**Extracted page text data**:
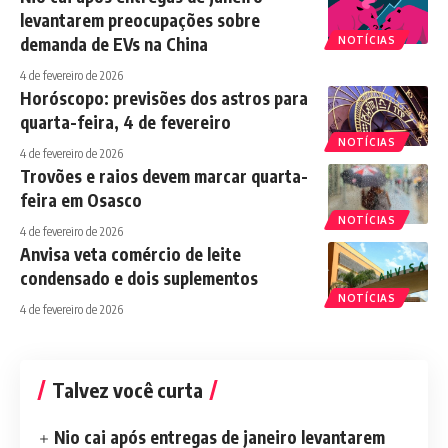
levantarem preocupações sobre
demanda de EVs na China
NOTÍCIAS
4 de fevereiro de 2026
Horóscopo: previsões dos astros para
quarta-feira, 4 de fevereiro
NOTÍCIAS
4 de fevereiro de 2026
Trovões e raios devem marcar quarta-
feira em Osasco
NOTÍCIAS
4 de fevereiro de 2026
Anvisa veta comércio de leite
condensado e dois suplementos
NOTÍCIAS
4 de fevereiro de 2026
Talvez você curta
Nio cai após entregas de janeiro levantarem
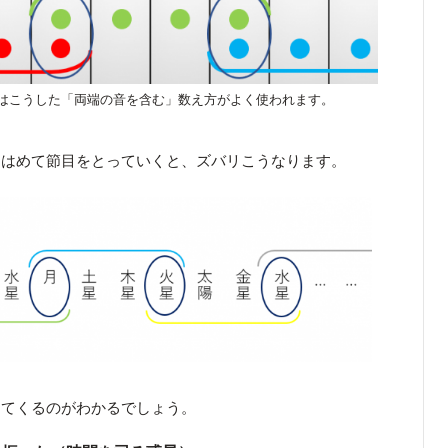
はこうした「両端の音を含む」数え方がよく使われます。
てはめて節目をとっていくと、ズバリこうなります。
ってくるのがわかるでしょう。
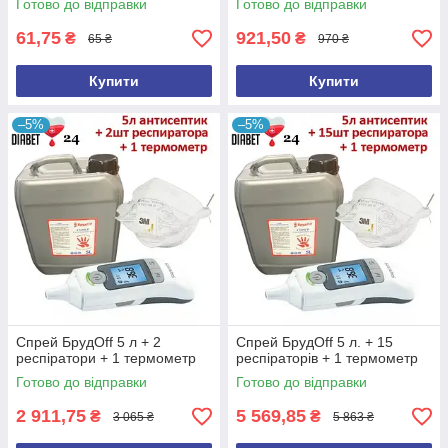
Готово до відправки
Готово до відправки
Обрати антисептик
61,75
921,50
₴
₴
65 ₴
970 ₴
Купити
Купити
–5%
–5%
Найпопулярніші товари
Спрей БрудOff 5 л + 2
Спрей БрудOff 5 л. + 15
респіратори + 1 термометр
респіраторів + 1 термометр
Готово до відправки
Готово до відправки
2 911,75
5 569,85
₴
₴
3 065 ₴
5 863 ₴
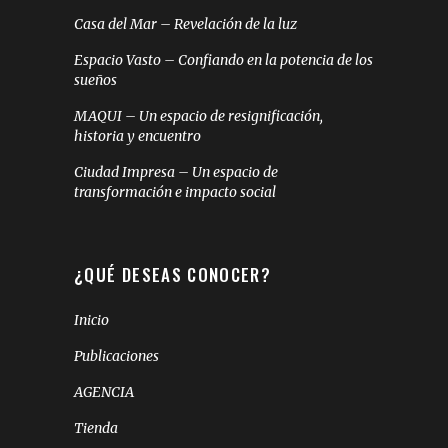
Casa del Mar – Revelación de la luz
Espacio Vasto – Confiando en la potencia de los
sueños
MAQUI – Un espacio de resignificación,
historia y encuentro
Ciudad Impresa – Un espacio de
transformación e impacto social
¿QUÉ DESEAS CONOCER?
Inicio
Publicaciones
AGENCIA
Tienda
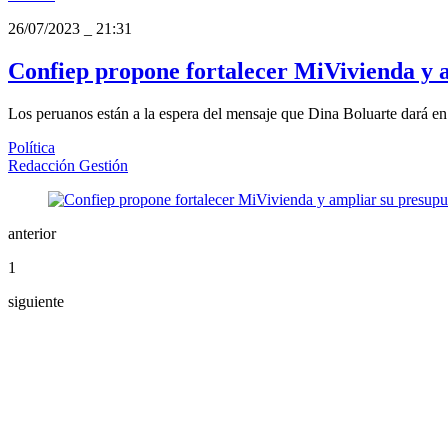
26/07/2023
_
21:31
Confiep propone fortalecer MiVivienda y 
Los peruanos están a la espera del mensaje que Dina Boluarte dará en 
Política
Redacción Gestión
anterior
1
siguiente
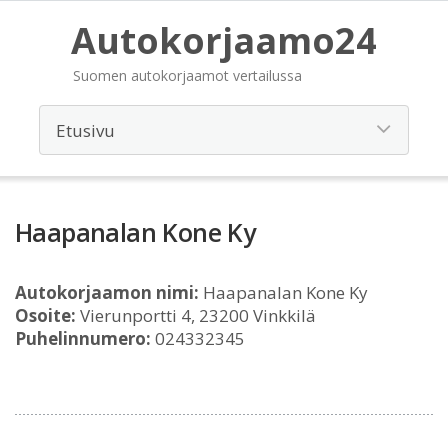
Autokorjaamo24
Suomen autokorjaamot vertailussa
Haapanalan Kone Ky
Autokorjaamon nimi:
Haapanalan Kone Ky
Osoite:
Vierunportti 4, 23200 Vinkkilä
Puhelinnumero:
024332345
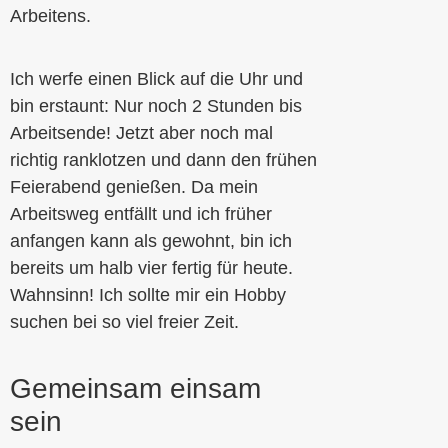
Arbeitens.
Ich werfe einen Blick auf die Uhr und
bin erstaunt: Nur noch 2 Stunden bis
Arbeitsende! Jetzt aber noch mal
richtig ranklotzen und dann den frühen
Feierabend genießen. Da mein
Arbeitsweg entfällt und ich früher
anfangen kann als gewohnt, bin ich
bereits um halb vier fertig für heute.
Wahnsinn! Ich sollte mir ein Hobby
suchen bei so viel freier Zeit.
Gemeinsam einsam
sein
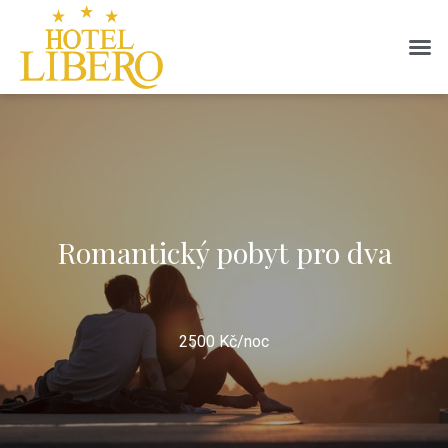
Romantický pobyt pro dva
2500 Kč/noc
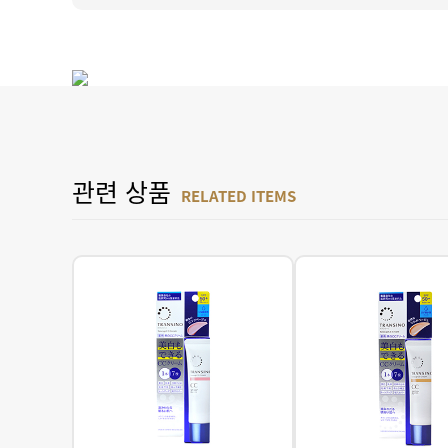
관련 상품
RELATED ITEMS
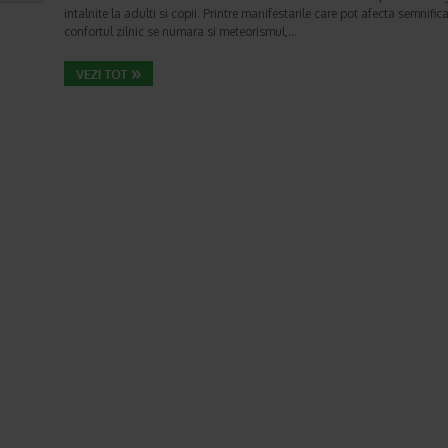
intalnite la adulti si copii. Printre manifestarile care pot afecta semnifica
confortul zilnic se numara si meteorismul,…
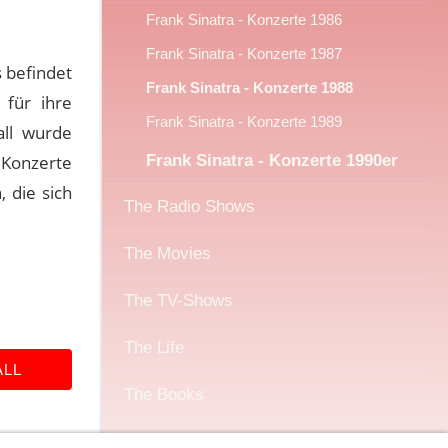
Frank Sinatra - Konzerte 1986
Frank Sinatra - Konzerte 1987
s befindet
Frank Sinatra - Konzerte 1988
 für ihre
Frank Sinatra - Konzerte 1989
all wurde
, Konzerte
Frank Sinatra - Konzerte 1990er
 die sich
The Radio Shows
The Movies
The TV-Shows
The Life
ALL
The Books
Sonstiges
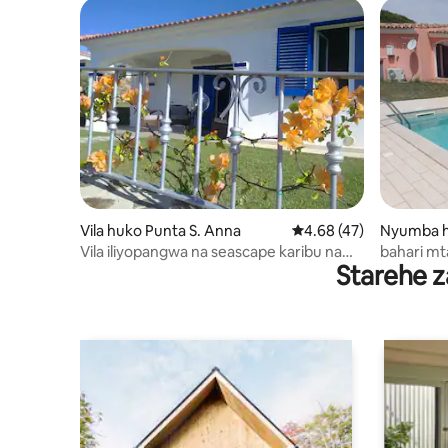
Vila huko Punta S. Anna
Ukadiriaji wa wastani w
4.68 (47)
Nyumba h
Vila iliyopangwa na seascape karibu na
bahari mt
Starehe z
Costa Smeralda!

**What this task involves**: What is needed is an exact copy of the lines above from the one with "Gemeinsam einsam" to the one with "Frank Sinatra - Konzerte 1988", both ends kept, and nothing more; please leave the pictures out.

**Written answer**:
Gemeinsam einsam
sein
Romantický pobyt pro dva
2500 Kč/noc
관련 상품
RELATED ITEMS
intalnite la adulti si copii. Printre manifestarile care pot afecta semnifica
confortul zilnic se numara si meteorismul,…
Frank Sinatra - Konzerte 1986
Frank Sinatra - Konzerte 1987
s befindet
Frank Sinatra - Konzerte 1988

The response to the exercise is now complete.